In diesem Moment betrat er den Saal. Anaïs hatte den Eindruck, dass Ishtars Geliebter, der göttliche Dumuzi, die neue Priesterin liebgewonnen hatte. Der Mann war sehr groß, sein haarloser, nackter Körper war mit Bronze überzogen, so dass er wie eine göttliche Statue aussah. Aber Anaïs konnte ihren gebannten Blick nicht von dem riesigen, wogenden Phallus des Riesen abwenden. Eine wilde Mischung aus Entsetzen und schier unglaublichem Verlangen erfasste das Mädchen. Plötzlich bemerkte sie, dass das Wasser aus dem Becken irgendwo hin geflossen war, die Melodie immer höher und schneller wurde, die beiden Priesterinnen ihre Hände festhielten und ihre Schenkel und ihr Schoß von einem sehr hübschen jungen Priester von irgendwoher eingeölt wurden. Aber sie konnte nur auf den Riesen starren, der sich ihr näherte, und darauf warten, dass sein schöner Phallus in ihren auslaufenden Schoß eindrang. Sie erwartete unglaubliche Schmerzen und bereitete sich auf einen Schrei vor, aber als der bronzene Riese mit einem einzigen mächtigen Stoß in sie eindrang, als würde er sie bis ins Innerste durchbohren, erlebte das Mädchen ein solches Vergnügen, dass ein wilder Schrei, der nicht aus Schmerz, sondern aus Glückseligkeit bestand, über ihre Lippen kam, im Einklang mit dem Chor der Priester um sie herum… Für ein paar Augenblicke war die Welt sehr weit von ihr entfernt.
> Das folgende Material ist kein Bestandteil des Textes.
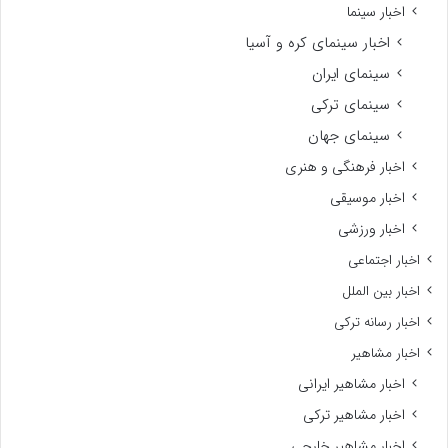
اخبار سینما
اخبار سینمای کره و آسیا
سینمای ایران
سینمای ترکی
سینمای جهان
اخبار فرهنگی و هنری
اخبار موسیقی
اخبار ورزشی
اخبار اجتماعی
اخبار بین الملل
اخبار رسانه ترکی
اخبار مشاهیر
اخبار مشاهیر ایرانی
اخبار مشاهیر ترکی
اخبار مشاهیر خارجی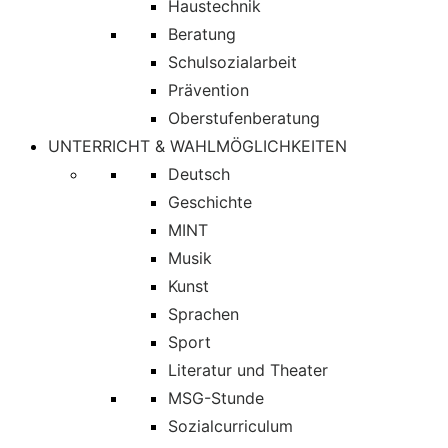
Haustechnik
Beratung
Schulsozialarbeit
Prävention
Oberstufenberatung
UNTERRICHT & WAHLMÖGLICHKEITEN
Deutsch
Geschichte
MINT
Musik
Kunst
Sprachen
Sport
Literatur und Theater
MSG-Stunde
Sozialcurriculum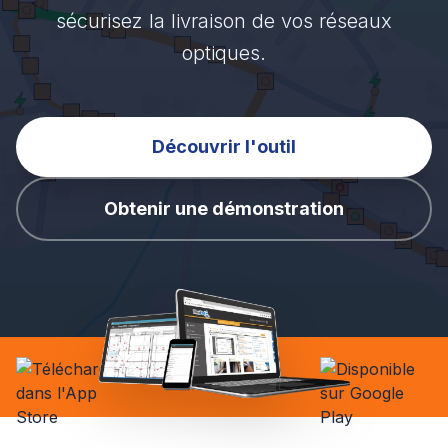
sécurisez la livraison de vos réseaux
optiques.
Découvrir l'outil
Obtenir une démonstration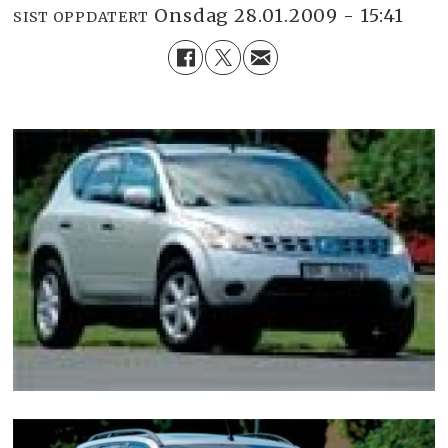
onsdag 28.01.2009 - 15:41
SIST OPPDATERT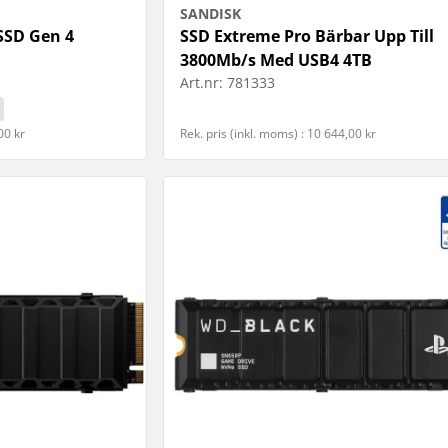
SANDISK
SSD Gen 4
SSD Extreme Pro Bärbar Upp Till
3800Mb/s Med USB4 4TB
Art.nr:
781333
00 kr
Rek. pris (inkl. moms) : 10 644,00 kr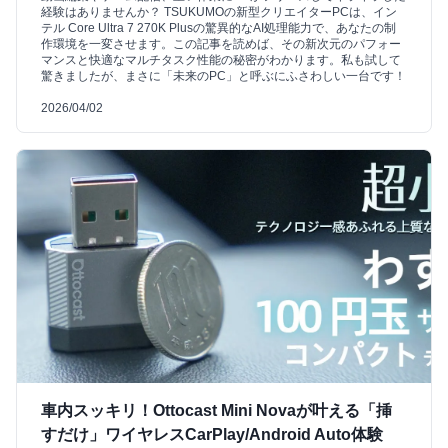
経験はありませんか？ TSUKUMOの新型クリエイターPCは、イン
テル Core Ultra 7 270K Plusの驚異的なAI処理能力で、あなたの制
作環境を一変させます。この記事を読めば、その新次元のパフォー
マンスと快適なマルチタスク性能の秘密がわかります。私も試して
驚きましたが、まさに「未来のPC」と呼ぶにふさわしい一台です！
2026/04/02
車内スッキリ！Ottocast Mini Novaが叶える「挿
すだけ」ワイヤレスCarPlay/Android Auto体験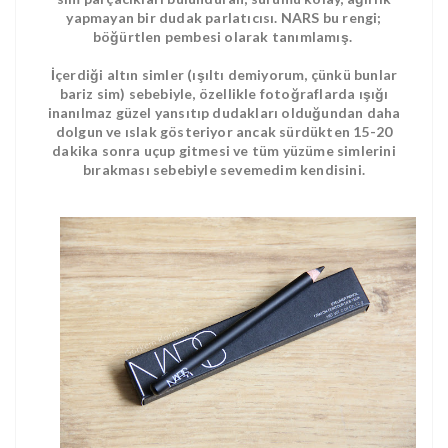
yapmayan bir dudak parlatıcısı. NARS bu rengi;
böğürtlen pembesi olarak tanımlamış.
İçerdiği altın simler (ışıltı demiyorum, çünkü bunlar
bariz sim) sebebiyle, özellikle fotoğraflarda ışığı
inanılmaz güzel yansıtıp dudakları olduğundan daha
dolgun ve ıslak gösteriyor ancak sürdükten 15-20
dakika sonra uçup gitmesi ve tüm yüzüme simlerini
bırakması sebebiyle sevemedim kendisini.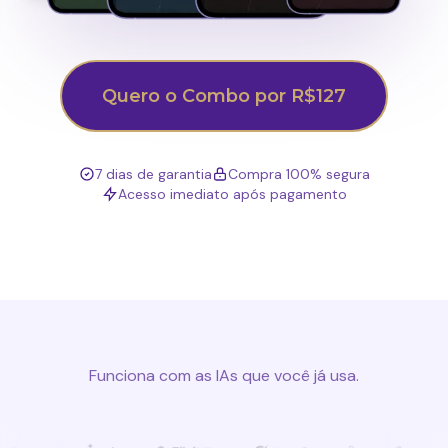
Quero o Combo por R$127
7 dias de garantia
Compra 100% segura
Acesso imediato após pagamento
Funciona com as IAs que você já usa.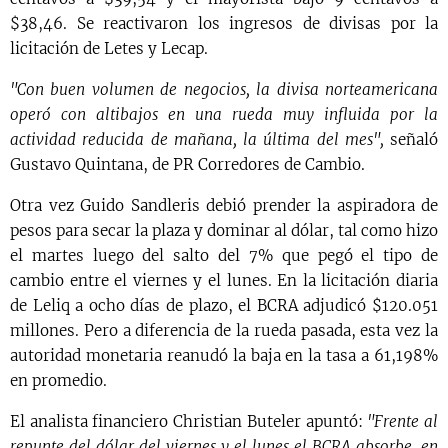
$38,46. Se reactivaron los ingresos de divisas por la
licitación de Letes y Lecap.
"Con buen volumen de negocios, la divisa norteamericana
operó con altibajos en una rueda muy influida por la
actividad reducida de mañana, la última del mes",
señaló
Gustavo Quintana, de PR Corredores de Cambio.
Otra vez Guido Sandleris debió prender la aspiradora de
pesos para secar la plaza y dominar al dólar, tal como hizo
el martes luego del salto del 7% que pegó el tipo de
cambio entre el viernes y el lunes. En la licitación diaria
de Leliq a ocho días de plazo, el BCRA adjudicó $120.051
millones. Pero a diferencia de la rueda pasada, esta vez la
autoridad monetaria reanudó la baja en la tasa a 61,198%
en promedio.
El analista financiero Christian Buteler apuntó:
"Frente al
repunte del dólar del viernes y el lunes el BCRA absorbe, en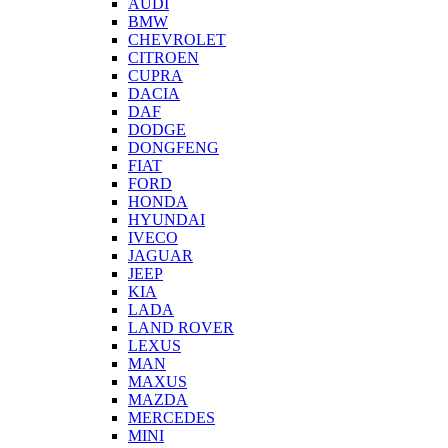
AUDI
BMW
CHEVROLET
CITROEN
CUPRA
DACIA
DAF
DODGE
DONGFENG
FIAT
FORD
HONDA
HYUNDAI
IVECO
JAGUAR
JEEP
KIA
LADA
LAND ROVER
LEXUS
MAN
MAXUS
MAZDA
MERCEDES
MINI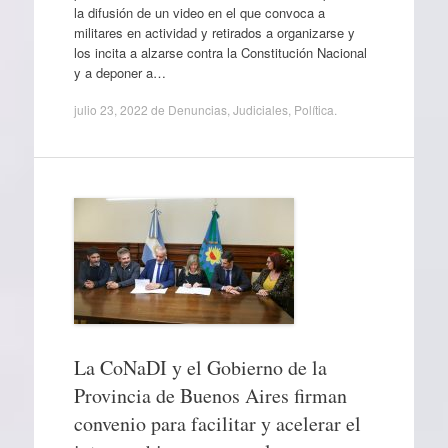
la difusión de un video en el que convoca a
militares en actividad y retirados a organizarse y
los incita a alzarse contra la Constitución Nacional
y a deponer a…
julio 23, 2022
de
Denuncias
,
Judiciales
,
Política
.
La CoNaDI y el Gobierno de la
Provincia de Buenos Aires firman
convenio para facilitar y acelerar el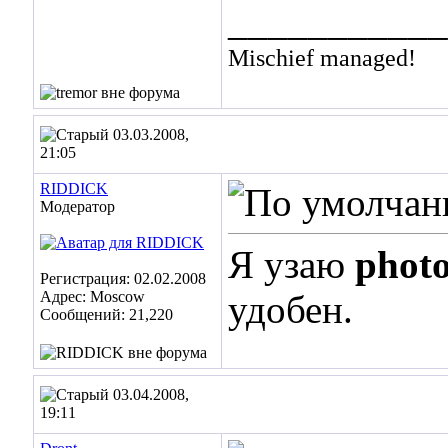
___________
Mischief managed!
03.03.2008,
21:05
RIDDICK
Модератор
Я узаю
phot
Регистрация: 02.02.2008
Адрес: Moscow
удобен.
Сообщений: 21,220
03.04.2008,
19:11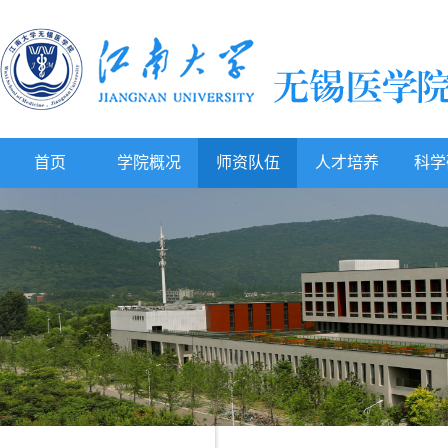
首页
学院概况
师资队伍
人才培养
科学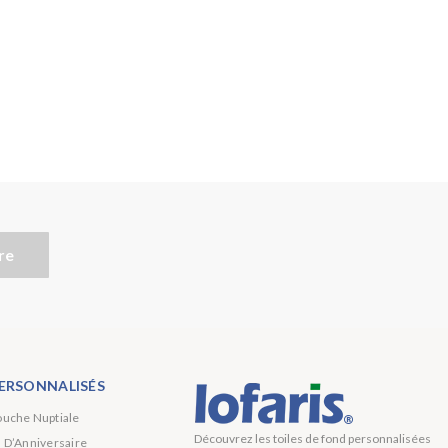
re
ERSONNALISÉS
ouche Nuptiale
Découvrez les toiles de fond personnalisées
s D’Anniversaire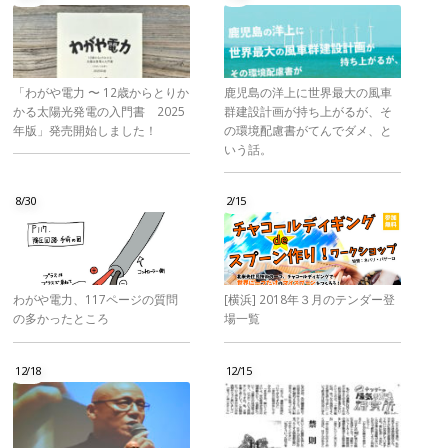
「わがや電力 〜 12歳からとりか
鹿児島の洋上に世界最大の風車
かる太陽光発電の入門書 2025
群建設計画が持ち上がるが、そ
年版」発売開始しました！
の環境配慮書がてんでダメ、と
いう話。
8/30
2/15
わがや電力、117ページの質問
[横浜] 2018年３月のテンダー登
の多かったところ
場一覧
12/18
12/15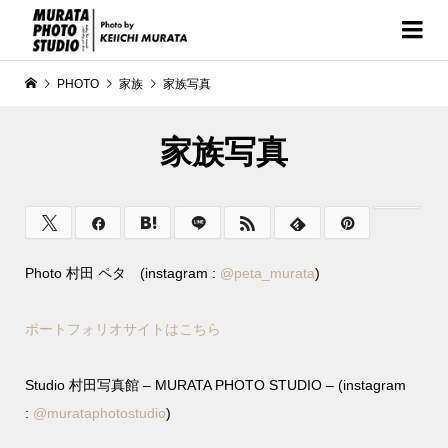
PHOTO
家族
家族写真
家族写真
Photo 村田 ペタ (instagram :
@
peta_murata
)
ポートフォリオサイトはこちら
Studio 村田写真館 – MURATA PHOTO STUDIO – (instagram
:
@murataphotostudio
)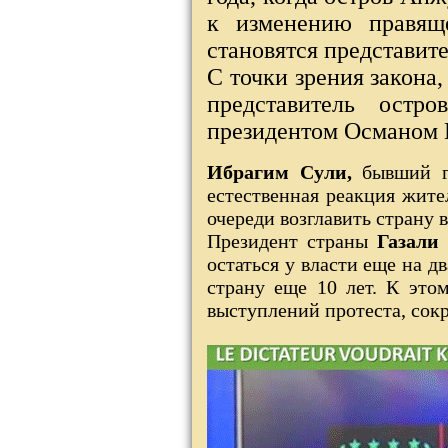
к изменению правяще
становятся представит
С точки зрения закона
представитель остр
президентом Османом Г
Ибрагим Сули,
бывший г
естественная реакция жите
очереди возглавить страну в
Президент страны
Газали
остаться у власти еще на д
страну еще 10 лет. К это
выступлений протеста, сок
Sie spürte nur SEINE unglaublichen, kraftvollen Stöße in ihr, und sie fühlte, wie sie immer tiefer in sie eindrangen. Sie hatte das Gefühl, wie ein Tier zu schreien und zu quieken und zu heulen, sich völlig in diesen Bewegungen, dieser Melodie und den Empfindungen aufzulösen. Und dann folgte eine solche Explosion der Freude, dass die Welt überhaupt nicht mehr existierte. Und mit jeder seiner Bewegungen begannen mehr und mehr erregende Wellen der Lust durch sie zu schwappen… Als Anais sich ihrer Umgebung wieder bewusst wurde, spürte sie, wie der immer noch harte Phallus aus ihr herausglitt. Sie öffnete ihre Augen.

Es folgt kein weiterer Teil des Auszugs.